Das Wort „Eingriff“ hat für uns einen sehr negativen Beigeschmack, denn oft führt er dazu, dass Pflanzen aussterben, Tiere ihre Heimat verlieren und Menschen ihre Lebensgrundlage.

Doch so paradox es klingen mag, der Einsatz der Sense ist oft ein wichtiger Schritt zur Erhaltung der Artenvielfalt.

Ein Beispiel hierfür ist das Naturschutzgebiet Löcknitztal.
Die Blühwiesen sind das eigentliche Schutzobjekt“, sagt Dr. Gerhard Ziebarth, „sie stellen den Lebensraum für einige seltenen Arten. Als Referenzorganismus wird gerne die Orchidee herangezogen. In unseren Blühwiesen wächst zum Beispiel das gefährdete Breitblättrige Knabenkraut".
Dr. Gerhard Ziebarth ist der Vereinsvorsitzende der Interessengemeinschaft Löcknitztal, die sich dem Naturschutzgebiet verschrieben hat. Regelmäßig kümmern sich ihre Mitglieder darum, dass Blühwiesen gemäht, sowie Bäume und Büsche entfernt werden.

Doch, warum?

Wirft man einen Blick in die Geschichte so stellt man fest, dass diese Fläche bis weit in das 18. Jahrhundert hinein ganz von Erlen- und Weidenbrüchen sowie von Röhricht entlang des Baches bedeckt war. Erst mit der Bewirtschaftung des Niedermoors entlang der Löcknitz durch die Menschen und durch die Schaffung einzelner Mähwiesen für Ziegen- und Kuhherden konnten offene Flächen und damit einhergehend die große Artenvielfalt entstehen.
Ließe man nun der Natur wieder freien Lauf, würde eine Sukzession eintreten, das heißt stärkere und robustere Pflanzen würden sich einschleichen und die Wiesenflächen einnehmen.
So würden sich im Falle des Löcknitztals zunächst über Zwischenstadien nach und nach vor allem Seggenriede durchsetzen. Das Endstadium wäre ein verzahntes Gemisch von Erlen- und Weidenbruchwäldern – wie schon zu früheren Zeiten.
Dieser Vorgang würde besonders den Tier- und Pflanzenarten der Offlenlandschaft zusetzen, wie z.B. der Bekassine, dem Neuntöter, dem Braunkehlchen und einigen seltenen Schmertterlingsarten und führte schlussendlich zu einem Artenverlust.

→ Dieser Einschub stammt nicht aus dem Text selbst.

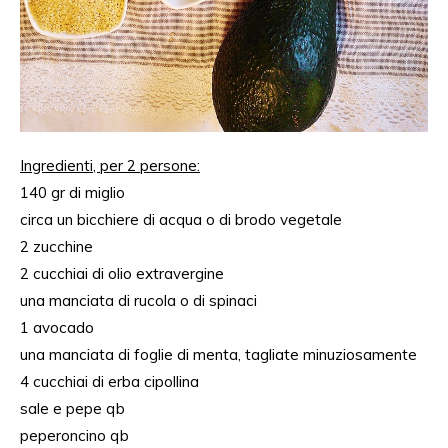
Ingredienti
, per 2 persone:
140
gr
di
miglio
circa un bicchiere di acqua o di brodo vegetale
2
zucchine
2 cucchiai di olio extravergine
una manciata di rucola o di spinaci
1 avocado
una manciata di foglie di menta, tagliate minuziosamente
4 cucchiai di erba cipollina
sale
e
pepe
qb
peperoncino
qb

Ein Rückgang der menschlichen Aktivität bedeutet somit im Umkehrschluss auch ein Verschwinden des geschaffenen Lebensraumes und einen Rückgang der Artenvielfalt.

Das Biotop-Management von Dr. Ziebarth und seinen Kollegen ist also in vielerlei Hinsicht notwendig – und erstreckt sich nicht nur auf die Offenlandschaften. Auch einige Erlen- und Weidebruchwälder bleiben erhalten.
"Auch sie sind schützenswert", erklärt Gerhard Ziebarth. "Große Bestände lassen wir unberührt. Nur an manchen Stellen greifen wir ein und versuchen mosaikartig einige offene Flächen zwischen den Erlen- und Weidenbeständen zu erhalten, um somit die Mannigfaltigkeit des Naturschutzgebietes zu bewahren."

Die menschliche Einflussnahme wird jedoch nicht zwingend von Menschen praktiziert. Oft werden Rinderherden als „Ökoräsenmäher“ eingesetzt, wie z.B. in den Naturschutzgebieten Höltigbaum bei Hamburg und Döberitzer Heide nahe Berlin. Die Rinder leistetn dort einen wertvollen Beitrag zur Entkusselung– sprich dem Entfernen von Strauch- und Baumwuchs – denn sie knabbern an Pappeln, Birken und Weiden und knicken diese.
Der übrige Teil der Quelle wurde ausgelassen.